I took a deep drink of tea. It was too sweet, and I enjoyed it as I enjoyed reconstructing the movement that had transported me from the evil universe of my childhood to the bland and benevolent planet of my Queens apartment, my cabs, my legal documents. “It’s disturbing to me that there were cruel and exploitative people in the movement. And some of them were Granite’s right-hand people, her intellectuals, for God’s sake.”
We regarded each other for a few seconds. She unfolded her legs, sat up straight, and asked, “How do you explain those kinds of people in Anna Granite’s following?”

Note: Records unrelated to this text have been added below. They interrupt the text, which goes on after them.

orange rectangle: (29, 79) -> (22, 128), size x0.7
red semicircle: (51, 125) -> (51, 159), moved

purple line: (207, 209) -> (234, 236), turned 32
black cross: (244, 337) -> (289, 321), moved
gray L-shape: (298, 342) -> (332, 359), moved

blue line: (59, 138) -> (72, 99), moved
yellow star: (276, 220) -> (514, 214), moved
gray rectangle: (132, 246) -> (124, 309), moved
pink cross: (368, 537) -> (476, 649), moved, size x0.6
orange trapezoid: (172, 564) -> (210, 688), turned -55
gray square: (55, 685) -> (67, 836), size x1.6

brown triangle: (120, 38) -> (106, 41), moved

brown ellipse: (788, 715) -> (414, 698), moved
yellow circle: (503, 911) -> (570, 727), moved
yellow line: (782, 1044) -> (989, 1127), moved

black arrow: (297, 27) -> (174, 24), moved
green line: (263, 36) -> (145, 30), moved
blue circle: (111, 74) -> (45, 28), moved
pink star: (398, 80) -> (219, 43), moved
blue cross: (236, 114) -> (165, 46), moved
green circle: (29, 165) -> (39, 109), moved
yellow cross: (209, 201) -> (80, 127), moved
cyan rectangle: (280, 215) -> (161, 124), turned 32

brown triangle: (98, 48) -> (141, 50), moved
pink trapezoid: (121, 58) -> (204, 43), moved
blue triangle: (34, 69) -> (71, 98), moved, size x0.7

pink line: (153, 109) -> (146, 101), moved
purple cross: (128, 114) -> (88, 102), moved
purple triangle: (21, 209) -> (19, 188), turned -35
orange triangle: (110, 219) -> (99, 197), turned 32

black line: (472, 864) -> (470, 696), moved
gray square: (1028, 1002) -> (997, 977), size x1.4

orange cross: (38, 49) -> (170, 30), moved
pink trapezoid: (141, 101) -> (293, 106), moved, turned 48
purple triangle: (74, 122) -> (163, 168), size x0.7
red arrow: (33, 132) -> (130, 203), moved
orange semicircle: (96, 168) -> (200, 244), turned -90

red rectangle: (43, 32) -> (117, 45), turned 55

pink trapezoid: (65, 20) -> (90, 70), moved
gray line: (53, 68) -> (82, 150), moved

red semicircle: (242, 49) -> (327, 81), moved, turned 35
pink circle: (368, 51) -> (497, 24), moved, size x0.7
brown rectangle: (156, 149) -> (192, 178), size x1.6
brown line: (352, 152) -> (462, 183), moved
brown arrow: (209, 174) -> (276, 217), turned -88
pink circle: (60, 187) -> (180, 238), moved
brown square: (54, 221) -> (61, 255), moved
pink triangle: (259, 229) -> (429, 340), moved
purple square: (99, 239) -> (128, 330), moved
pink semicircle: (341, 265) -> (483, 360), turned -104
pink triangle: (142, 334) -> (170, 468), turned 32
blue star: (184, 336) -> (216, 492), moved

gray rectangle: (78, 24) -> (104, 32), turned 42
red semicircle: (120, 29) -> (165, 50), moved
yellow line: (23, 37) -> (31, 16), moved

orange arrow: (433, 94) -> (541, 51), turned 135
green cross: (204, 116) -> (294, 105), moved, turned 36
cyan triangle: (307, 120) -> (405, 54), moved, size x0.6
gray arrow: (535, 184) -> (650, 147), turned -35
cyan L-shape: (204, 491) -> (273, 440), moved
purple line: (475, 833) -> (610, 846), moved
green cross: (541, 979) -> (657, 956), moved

“I was going to get to that.” I paused, and in that pause tried to gauge the hopefulness of conveying my meaning to this unresponsive creature. I saw Bradley and Granite before me on the lectern, saw Granite’s meaningful look as she caressed Bradley’s hand while handing him the notes for his speech, saw Magdalen’s averted eyes and Bradley’s manly coolness. “You see, Granite and Bradley were two rare creatures. They were of the same species. And that they should be sexually mated as well as professionally, philosophically mated — well, it was like the Definitist formula for matching components. According to Definitism, it was logically impossible for them not to have an affair. And it was equally impossible for Magdalen, as a Definitist, to refuse to accept it, as it was to her partner’s highest good, and so on. But you see, it happened only because Bradley believed that sexual desire must spring from objective admiration. He believed he should desire Granite when he didn’t. And she tried to demand from him that which can’t be demanded. It became really awful to watch. She was a good twenty years older than he, and I think that, with a young man. well, it was just undignified somehow. It finally came to a head during a party at the Centurion. Bradley had foisted Magdalen off on a body builder who’d just joined the meetings”—a painful and acute flash of that melancholy muscle man, his hammy hands absently patting Magdalen’s waist as her trembling body huddled against his bulk—“but instead of dancing with Granite he spent the whole evening courting a beautiful blond actress named Cheryl Bland. And Granite was furious. She finally ordered the music stopped and stalked out, her cape streaming behind her. The next day Bradley’s Definitist Symposium was closed down, and Bradley was a broken man. I remember him that last day, leaving his office with a cardboard box of papers and books. He just kept saying, ‘I’m sorry, I’m so sorry.’ It was a permanent rift, and none of their ideas, however great, could help them.” I paused, dizzy with the memory, the awful wrenching apart of these magnificent human beings who should’ve been together forever, yet never could. Justine’s face had taken on a matte dreamy quality.